Given the listing below, write out exactly the lines starting with the line that has "lien Hermans neemt deel aan nieuw" and going on through the line that has "r, nicht an einer Adresse.", both kept.

Input for this task Start Marker

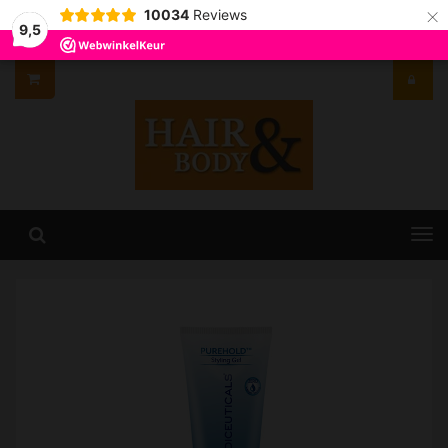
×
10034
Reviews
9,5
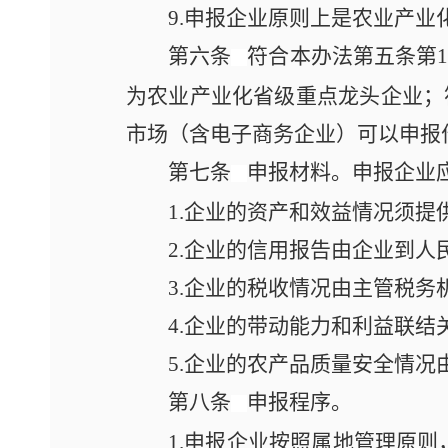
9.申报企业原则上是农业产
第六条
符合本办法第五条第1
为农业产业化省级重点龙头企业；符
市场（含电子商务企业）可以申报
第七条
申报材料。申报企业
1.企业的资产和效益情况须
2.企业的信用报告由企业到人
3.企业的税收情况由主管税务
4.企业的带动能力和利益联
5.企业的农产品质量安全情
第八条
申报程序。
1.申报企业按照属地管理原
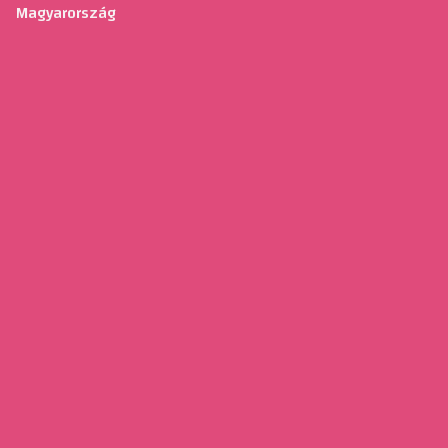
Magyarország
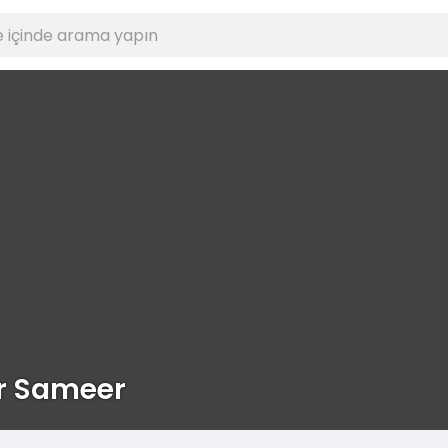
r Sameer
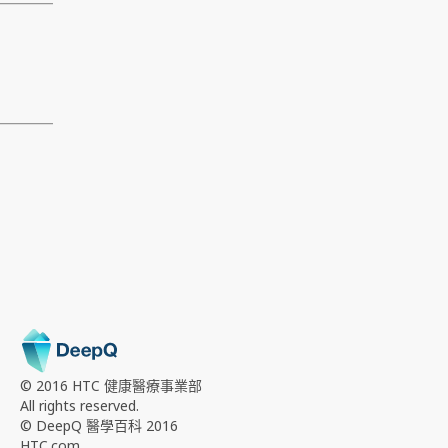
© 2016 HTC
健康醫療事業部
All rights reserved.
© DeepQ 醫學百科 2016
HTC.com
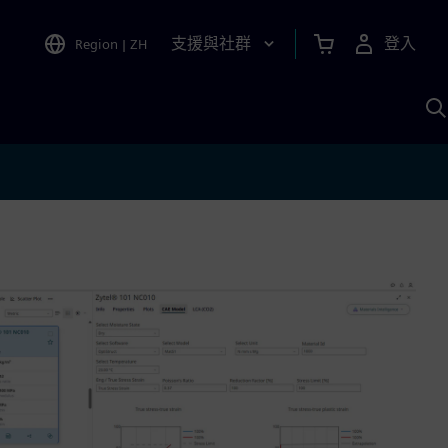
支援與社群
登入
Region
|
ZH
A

Input for this task End Marker
Input for this task Start Marker

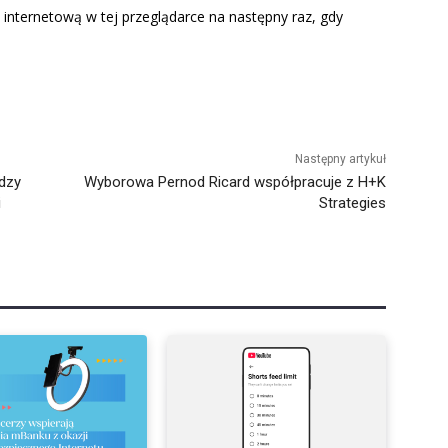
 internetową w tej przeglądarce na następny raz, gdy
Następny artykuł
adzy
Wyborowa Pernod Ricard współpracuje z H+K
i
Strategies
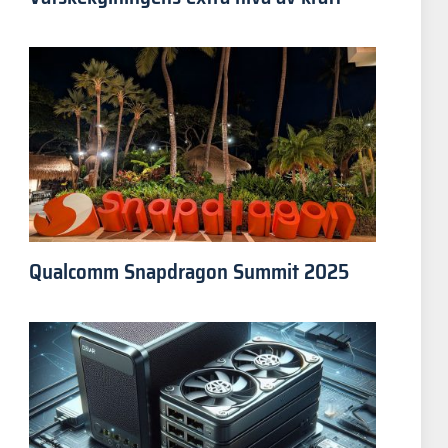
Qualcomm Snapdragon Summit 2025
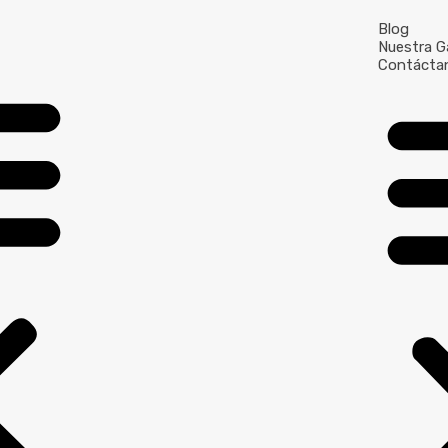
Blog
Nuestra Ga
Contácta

Input for this task End Marker
Input for this task Start Marker

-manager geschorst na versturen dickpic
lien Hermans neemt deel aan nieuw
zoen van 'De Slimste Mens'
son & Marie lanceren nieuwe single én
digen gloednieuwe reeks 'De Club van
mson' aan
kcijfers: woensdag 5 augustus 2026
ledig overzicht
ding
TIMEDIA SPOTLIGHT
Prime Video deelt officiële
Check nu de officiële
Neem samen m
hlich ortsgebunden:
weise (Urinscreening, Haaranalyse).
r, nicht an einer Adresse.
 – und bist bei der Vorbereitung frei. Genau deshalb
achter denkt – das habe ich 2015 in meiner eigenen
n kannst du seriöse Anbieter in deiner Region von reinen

Input for this task End Marker

> Answer space
lien Hermans neemt deel aan nieuw
zoen van 'De Slimste Mens'
son & Marie lanceren nieuwe single én
digen gloednieuwe reeks 'De Club van
mson' aan
kcijfers: woensdag 5 augustus 2026
ledig overzicht
ding
TIMEDIA SPOTLIGHT
Prime Video deelt officiële
Check nu de officiële
Neem samen m
hlich ortsgebunden:
weise (Urinscreening, Haaranalyse).
r, nicht an einer Adresse.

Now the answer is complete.